-------- Material to process
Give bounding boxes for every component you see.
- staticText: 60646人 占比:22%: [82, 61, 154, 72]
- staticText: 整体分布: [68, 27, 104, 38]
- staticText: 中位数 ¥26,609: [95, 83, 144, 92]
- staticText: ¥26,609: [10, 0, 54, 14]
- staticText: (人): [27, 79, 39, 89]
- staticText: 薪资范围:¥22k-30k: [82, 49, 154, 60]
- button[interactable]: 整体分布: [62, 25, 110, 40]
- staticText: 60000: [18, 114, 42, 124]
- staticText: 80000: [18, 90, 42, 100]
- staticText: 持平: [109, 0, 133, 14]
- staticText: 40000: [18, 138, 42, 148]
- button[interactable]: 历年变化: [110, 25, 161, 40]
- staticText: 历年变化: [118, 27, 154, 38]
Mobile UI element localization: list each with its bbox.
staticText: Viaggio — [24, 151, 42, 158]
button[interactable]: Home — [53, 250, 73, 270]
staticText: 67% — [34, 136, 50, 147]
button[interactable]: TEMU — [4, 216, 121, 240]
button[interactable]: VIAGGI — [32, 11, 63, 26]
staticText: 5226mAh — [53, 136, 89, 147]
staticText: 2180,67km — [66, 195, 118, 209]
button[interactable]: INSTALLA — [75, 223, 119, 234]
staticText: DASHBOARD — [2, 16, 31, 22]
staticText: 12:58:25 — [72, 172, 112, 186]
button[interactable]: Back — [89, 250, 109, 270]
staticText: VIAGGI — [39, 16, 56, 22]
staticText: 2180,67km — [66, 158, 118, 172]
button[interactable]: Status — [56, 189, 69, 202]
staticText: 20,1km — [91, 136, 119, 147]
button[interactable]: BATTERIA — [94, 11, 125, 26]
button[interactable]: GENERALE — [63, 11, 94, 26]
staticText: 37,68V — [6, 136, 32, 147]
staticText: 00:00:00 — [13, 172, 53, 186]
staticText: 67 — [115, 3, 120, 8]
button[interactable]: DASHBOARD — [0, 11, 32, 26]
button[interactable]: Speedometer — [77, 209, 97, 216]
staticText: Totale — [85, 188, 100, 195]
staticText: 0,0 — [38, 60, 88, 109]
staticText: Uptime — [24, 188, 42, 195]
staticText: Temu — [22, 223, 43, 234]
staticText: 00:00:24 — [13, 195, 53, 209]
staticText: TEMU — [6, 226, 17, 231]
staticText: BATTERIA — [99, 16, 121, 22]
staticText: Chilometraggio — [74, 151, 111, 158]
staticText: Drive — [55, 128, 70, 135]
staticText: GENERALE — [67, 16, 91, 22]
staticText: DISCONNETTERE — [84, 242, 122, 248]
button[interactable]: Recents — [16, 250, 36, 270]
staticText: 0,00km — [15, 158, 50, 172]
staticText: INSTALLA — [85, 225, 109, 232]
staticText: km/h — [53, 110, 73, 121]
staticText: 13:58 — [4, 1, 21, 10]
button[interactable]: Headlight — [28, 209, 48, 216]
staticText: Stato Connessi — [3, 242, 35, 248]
----------------
-------- Material to process
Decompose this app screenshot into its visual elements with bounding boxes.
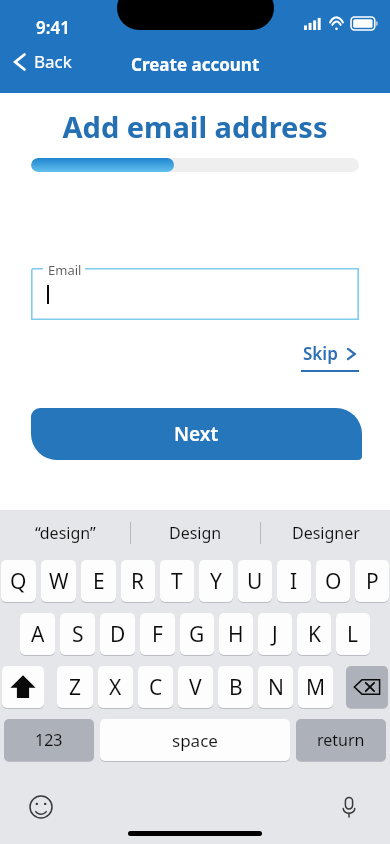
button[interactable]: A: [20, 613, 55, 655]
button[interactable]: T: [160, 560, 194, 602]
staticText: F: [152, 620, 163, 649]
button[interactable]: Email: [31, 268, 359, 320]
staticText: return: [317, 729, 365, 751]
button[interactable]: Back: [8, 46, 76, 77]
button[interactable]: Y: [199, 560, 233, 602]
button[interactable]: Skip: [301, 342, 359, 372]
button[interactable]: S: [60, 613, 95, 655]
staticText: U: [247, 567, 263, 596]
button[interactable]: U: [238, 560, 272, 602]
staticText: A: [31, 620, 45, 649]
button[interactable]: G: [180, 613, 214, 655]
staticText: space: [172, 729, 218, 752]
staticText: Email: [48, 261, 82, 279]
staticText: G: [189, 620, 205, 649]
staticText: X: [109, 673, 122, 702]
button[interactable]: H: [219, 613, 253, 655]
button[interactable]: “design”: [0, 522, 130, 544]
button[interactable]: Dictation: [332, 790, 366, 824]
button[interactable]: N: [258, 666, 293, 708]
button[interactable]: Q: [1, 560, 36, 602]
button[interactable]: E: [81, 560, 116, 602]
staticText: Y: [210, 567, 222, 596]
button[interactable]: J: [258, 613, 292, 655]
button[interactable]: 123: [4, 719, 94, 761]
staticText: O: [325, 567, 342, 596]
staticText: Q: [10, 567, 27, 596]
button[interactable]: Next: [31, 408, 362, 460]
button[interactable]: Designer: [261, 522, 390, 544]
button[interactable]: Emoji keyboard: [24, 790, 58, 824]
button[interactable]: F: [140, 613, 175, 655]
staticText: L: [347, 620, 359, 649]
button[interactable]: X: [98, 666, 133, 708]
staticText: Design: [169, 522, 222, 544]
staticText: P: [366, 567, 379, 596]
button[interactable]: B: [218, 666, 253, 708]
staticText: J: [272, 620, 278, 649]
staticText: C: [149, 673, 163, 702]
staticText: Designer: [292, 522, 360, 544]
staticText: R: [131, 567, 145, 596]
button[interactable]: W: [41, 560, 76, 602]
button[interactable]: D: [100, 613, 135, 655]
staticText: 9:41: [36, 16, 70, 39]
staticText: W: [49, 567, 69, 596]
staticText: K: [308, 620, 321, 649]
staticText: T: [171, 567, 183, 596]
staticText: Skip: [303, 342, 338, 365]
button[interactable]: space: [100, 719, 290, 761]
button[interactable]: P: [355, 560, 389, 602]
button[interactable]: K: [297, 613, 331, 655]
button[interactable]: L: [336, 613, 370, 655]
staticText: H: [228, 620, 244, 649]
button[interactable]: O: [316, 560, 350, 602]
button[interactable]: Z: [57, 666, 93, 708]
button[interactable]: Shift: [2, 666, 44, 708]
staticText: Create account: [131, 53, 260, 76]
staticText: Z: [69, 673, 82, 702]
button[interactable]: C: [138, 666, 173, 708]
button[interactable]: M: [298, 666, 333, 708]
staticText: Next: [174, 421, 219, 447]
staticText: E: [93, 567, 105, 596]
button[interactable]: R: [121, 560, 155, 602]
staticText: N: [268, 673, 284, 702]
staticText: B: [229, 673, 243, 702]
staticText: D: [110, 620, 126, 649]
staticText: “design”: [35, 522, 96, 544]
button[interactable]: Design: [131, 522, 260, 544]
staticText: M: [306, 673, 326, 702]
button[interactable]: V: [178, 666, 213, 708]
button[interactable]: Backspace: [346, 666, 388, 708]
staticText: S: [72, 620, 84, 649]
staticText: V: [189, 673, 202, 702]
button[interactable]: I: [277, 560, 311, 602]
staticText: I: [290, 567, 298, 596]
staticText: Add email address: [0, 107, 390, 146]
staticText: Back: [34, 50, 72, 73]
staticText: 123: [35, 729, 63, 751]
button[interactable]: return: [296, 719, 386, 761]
----------------
• [What is needed]:
Each line of the data that has the string "整体分布" counts once; give the total and nothing else.

• [Reply]:
2